- **Data**
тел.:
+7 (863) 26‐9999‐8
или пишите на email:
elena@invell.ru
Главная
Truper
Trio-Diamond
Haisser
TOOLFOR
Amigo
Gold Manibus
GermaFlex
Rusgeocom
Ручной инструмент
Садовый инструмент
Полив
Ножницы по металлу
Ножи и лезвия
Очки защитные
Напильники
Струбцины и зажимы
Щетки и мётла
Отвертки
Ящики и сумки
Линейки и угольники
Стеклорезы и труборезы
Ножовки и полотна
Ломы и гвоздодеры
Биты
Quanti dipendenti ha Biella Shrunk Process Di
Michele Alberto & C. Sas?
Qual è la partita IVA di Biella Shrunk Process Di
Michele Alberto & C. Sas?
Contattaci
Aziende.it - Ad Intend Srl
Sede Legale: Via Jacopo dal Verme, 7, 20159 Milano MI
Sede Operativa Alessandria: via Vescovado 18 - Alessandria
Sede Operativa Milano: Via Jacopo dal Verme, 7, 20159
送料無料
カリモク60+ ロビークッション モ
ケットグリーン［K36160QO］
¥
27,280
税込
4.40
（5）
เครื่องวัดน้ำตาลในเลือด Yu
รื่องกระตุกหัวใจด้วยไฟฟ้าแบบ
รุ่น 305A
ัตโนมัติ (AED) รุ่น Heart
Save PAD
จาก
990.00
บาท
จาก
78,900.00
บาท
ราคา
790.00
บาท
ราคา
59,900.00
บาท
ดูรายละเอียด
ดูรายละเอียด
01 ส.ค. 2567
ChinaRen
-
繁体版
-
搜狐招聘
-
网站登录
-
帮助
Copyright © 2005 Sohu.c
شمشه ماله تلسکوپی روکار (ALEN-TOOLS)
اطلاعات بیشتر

- **Goal of the exercise**
Exactly as they stand, restate all the lines of the listing.

- **Exercise output**
тел.:
+7 (863) 26‐9999‐8
или пишите на email:
elena@invell.ru
Главная
Truper
Trio-Diamond
Haisser
TOOLFOR
Amigo
Gold Manibus
GermaFlex
Rusgeocom
Ручной инструмент
Садовый инструмент
Полив
Ножницы по металлу
Ножи и лезвия
Очки защитные
Напильники
Струбцины и зажимы
Щетки и мётла
Отвертки
Ящики и сумки
Линейки и угольники
Стеклорезы и труборезы
Ножовки и полотна
Ломы и гвоздодеры
Биты
Quanti dipendenti ha Biella Shrunk Process Di
Michele Alberto & C. Sas?
Qual è la partita IVA di Biella Shrunk Process Di
Michele Alberto & C. Sas?
Contattaci
Aziende.it - Ad Intend Srl
Sede Legale: Via Jacopo dal Verme, 7, 20159 Milano MI
Sede Operativa Alessandria: via Vescovado 18 - Alessandria
Sede Operativa Milano: Via Jacopo dal Verme, 7, 20159
送料無料
カリモク60+ ロビークッション モ
ケットグリーン［K36160QO］
¥
27,280
税込
4.40
（5）
เครื่องวัดน้ำตาลในเลือด Yu
รื่องกระตุกหัวใจด้วยไฟฟ้าแบบ
รุ่น 305A
ัตโนมัติ (AED) รุ่น Heart
Save PAD
จาก
990.00
บาท
จาก
78,900.00
บาท
ราคา
790.00
บาท
ราคา
59,900.00
บาท
ดูรายละเอียด
ดูรายละเอียด
01 ส.ค. 2567
ChinaRen
-
繁体版
-
搜狐招聘
-
网站登录
-
帮助
Copyright © 2005 Sohu.c
شمشه ماله تلسکوپی روکار (ALEN-TOOLS)
اطلاعات بیشتر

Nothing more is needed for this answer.